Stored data
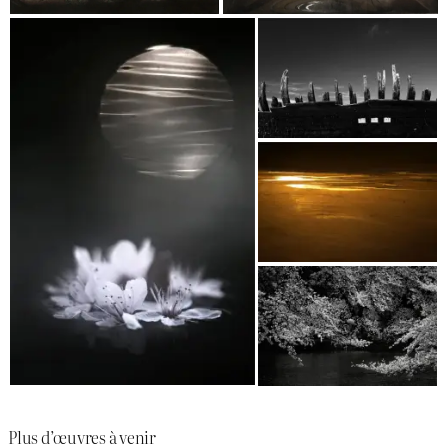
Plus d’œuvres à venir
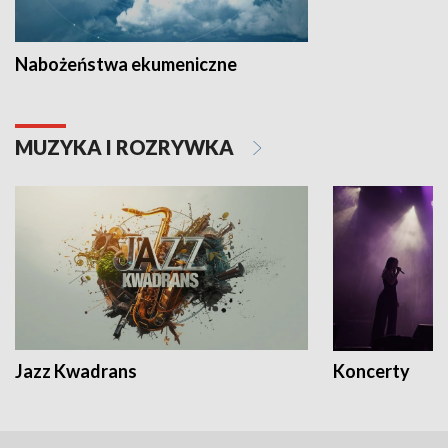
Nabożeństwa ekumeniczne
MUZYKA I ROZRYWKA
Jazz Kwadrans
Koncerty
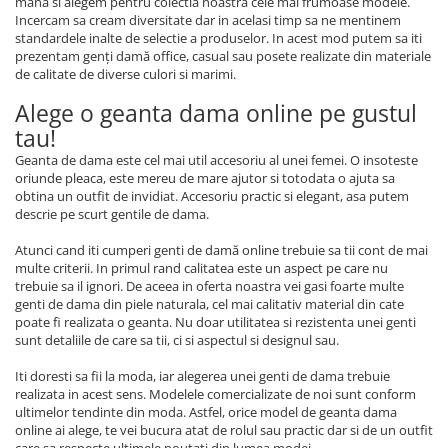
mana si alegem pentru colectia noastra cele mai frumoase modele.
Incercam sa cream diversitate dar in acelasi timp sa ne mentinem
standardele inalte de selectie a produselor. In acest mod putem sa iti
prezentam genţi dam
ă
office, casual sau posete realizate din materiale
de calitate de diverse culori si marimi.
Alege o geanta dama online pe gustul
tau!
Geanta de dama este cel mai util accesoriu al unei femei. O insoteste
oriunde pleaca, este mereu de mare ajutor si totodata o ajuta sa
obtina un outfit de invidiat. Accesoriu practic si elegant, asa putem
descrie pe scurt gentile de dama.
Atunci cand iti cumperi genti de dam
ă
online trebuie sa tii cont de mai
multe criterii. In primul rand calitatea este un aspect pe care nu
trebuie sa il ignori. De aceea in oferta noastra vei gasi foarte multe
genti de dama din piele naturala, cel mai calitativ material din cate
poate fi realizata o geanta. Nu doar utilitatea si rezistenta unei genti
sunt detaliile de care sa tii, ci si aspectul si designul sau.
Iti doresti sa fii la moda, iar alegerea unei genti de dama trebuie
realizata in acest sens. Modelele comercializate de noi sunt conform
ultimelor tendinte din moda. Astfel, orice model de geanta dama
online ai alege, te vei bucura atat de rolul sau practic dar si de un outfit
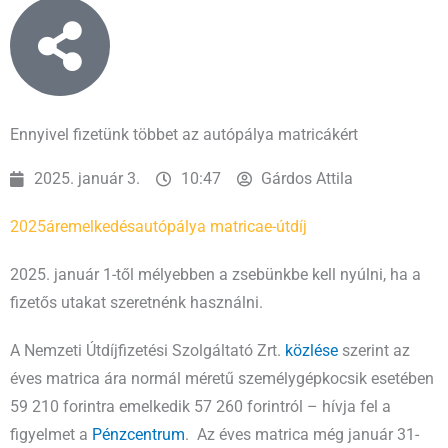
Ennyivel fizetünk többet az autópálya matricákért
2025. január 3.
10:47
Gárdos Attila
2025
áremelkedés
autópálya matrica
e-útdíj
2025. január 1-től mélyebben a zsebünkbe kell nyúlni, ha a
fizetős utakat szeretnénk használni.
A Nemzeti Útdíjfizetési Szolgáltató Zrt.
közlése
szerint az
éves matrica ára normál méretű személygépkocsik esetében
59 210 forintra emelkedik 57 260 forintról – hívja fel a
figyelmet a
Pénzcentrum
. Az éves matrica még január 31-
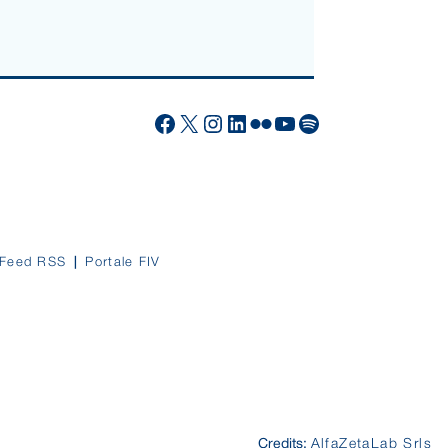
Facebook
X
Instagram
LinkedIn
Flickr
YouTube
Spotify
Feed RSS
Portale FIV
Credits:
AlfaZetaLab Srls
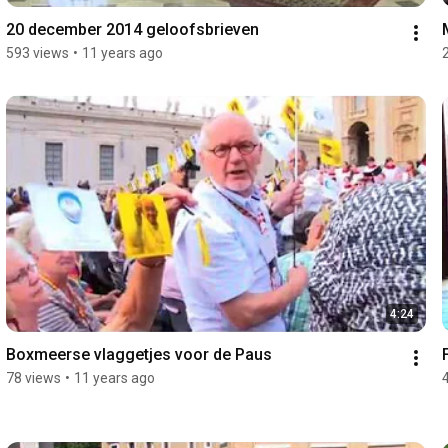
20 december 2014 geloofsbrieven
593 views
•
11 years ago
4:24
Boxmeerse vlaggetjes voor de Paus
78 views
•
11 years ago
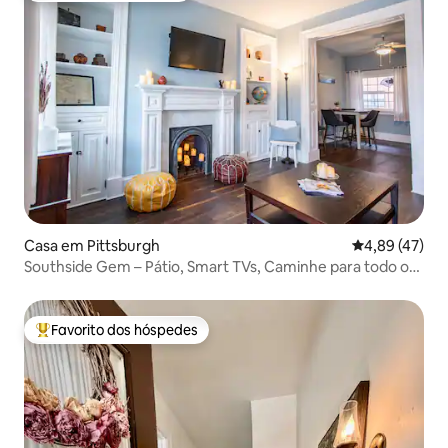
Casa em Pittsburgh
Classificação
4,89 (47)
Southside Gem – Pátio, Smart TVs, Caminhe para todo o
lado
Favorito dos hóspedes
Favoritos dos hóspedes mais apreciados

ACTIVITY.
Every line above that includes the string "dama" needs to be copied.

REPLY TO THE EXERCISE.
Alege o geanta dama online pe gustul
Geanta de dama este cel mai util accesoriu al unei femei. O insoteste
descrie pe scurt gentile de dama.
genti de dama din piele naturala, cel mai calitativ material din cate
Iti doresti sa fii la moda, iar alegerea unei genti de dama trebuie
ultimelor tendinte din moda. Astfel, orice model de geanta dama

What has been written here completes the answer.